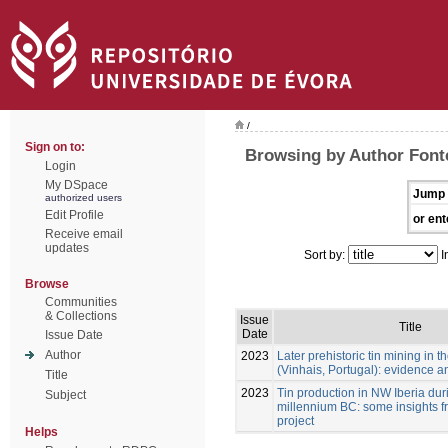
/
Sign on to:
Browsing by Author Font
Login
My DSpace
Jump 
authorized users
Edit Profile
or ent
Receive email
updates
Sort by:
I
Browse
Communities
& Collections
Issue
Title
Date
Issue Date
Author
2023
Later prehistoric tin mining in
(Vinhais, Portugal): evidence a
Title
2023
Tin production in NW Iberia durin
Subject
millennium BC: some insights f
project
Helps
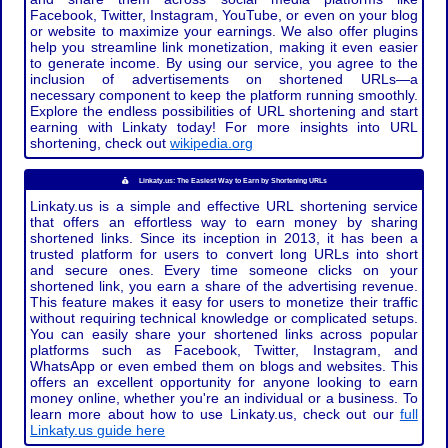
Facebook, Twitter, Instagram, YouTube, or even on your blog
or website to maximize your earnings. We also offer plugins
help you streamline link monetization, making it even easier
to generate income. By using our service, you agree to the
inclusion of advertisements on shortened URLs—a
necessary component to keep the platform running smoothly.
Explore the endless possibilities of URL shortening and start
earning with Linkaty today! For more insights into URL
shortening, check out
wikipedia.org
Linkaty.us: The Easiest Way to Earn by Shortening URLs
Linkaty.us is a simple and effective URL shortening service
that offers an effortless way to earn money by sharing
shortened links. Since its inception in 2013, it has been a
trusted platform for users to convert long URLs into short
and secure ones. Every time someone clicks on your
shortened link, you earn a share of the advertising revenue.
This feature makes it easy for users to monetize their traffic
without requiring technical knowledge or complicated setups.
You can easily share your shortened links across popular
platforms such as Facebook, Twitter, Instagram, and
WhatsApp or even embed them on blogs and websites. This
offers an excellent opportunity for anyone looking to earn
money online, whether you're an individual or a business. To
learn more about how to use Linkaty.us, check out our
full
Linkaty.us guide here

___

**Work to be completed**
If the material above contains pictures, exclude them from an otherwise exact transcription.

**Answer to the problem**
/
Sign on to:
Browsing by Author Font
Login
My DSpace
Jump 
authorized users
Edit Profile
or ent
Receive email
updates
Sort by:
I
Browse
Communities
& Collections
Issue
Title
Date
Issue Date
Author
2023
Later prehistoric tin mining in
(Vinhais, Portugal): evidence a
Title
2023
Tin production in NW Iberia durin
Subject
millennium BC: some insights f
project
Helps
Facebook, Twitter, Instagram, YouTube, or even on your blog
or website to maximize your earnings. We also offer plugins
help you streamline link monetization, making it even easier
to generate income. By using our service, you agree to the
inclusion of advertisements on shortened URLs—a
necessary component to keep the platform running smoothly.
Explore the endless possibilities of URL shortening and start
earning with Linkaty today! For more insights into URL
shortening, check out
wikipedia.org
Linkaty.us: The Easiest Way to Earn by Shortening URLs
Linkaty.us is a simple and effective URL shortening service
that offers an effortless way to earn money by sharing
shortened links. Since its inception in 2013, it has been a
trusted platform for users to convert long URLs into short
and secure ones. Every time someone clicks on your
shortened link, you earn a share of the advertising revenue.
This feature makes it easy for users to monetize their traffic
without requiring technical knowledge or complicated setups.
You can easily share your shortened links across popular
platforms such as Facebook, Twitter, Instagram, and
WhatsApp or even embed them on blogs and websites. This
offers an excellent opportunity for anyone looking to earn
money online, whether you're an individual or a business. To
learn more about how to use Linkaty.us, check out our
full
Linkaty.us guide here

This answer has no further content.